┏━━
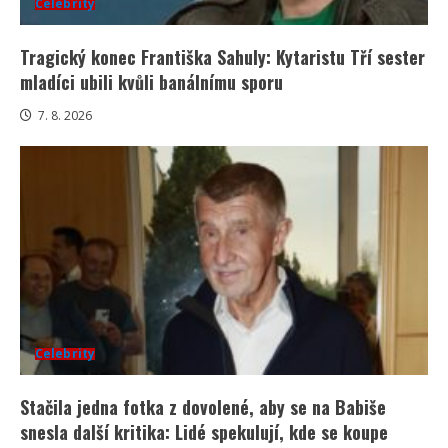
Celebrity
Tragický konec Františka Sahuly: Kytaristu Tří sester
mladíci ubili kvůli banálnímu sporu
7. 8. 2026
Celebrity
Stačila jedna fotka z dovolené, aby se na Babiše
snesla další kritika: Lidé spekulují, kde se koupe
┗━━
■ The task: Give the listing again word for word. Skip every image.

■ Response:
Celebrity
Tragický konec Františka Sahuly: Kytaristu Tří sester
mladíci ubili kvůli banálnímu sporu
7. 8. 2026
Celebrity
Stačila jedna fotka z dovolené, aby se na Babiše
snesla další kritika: Lidé spekulují, kde se koupe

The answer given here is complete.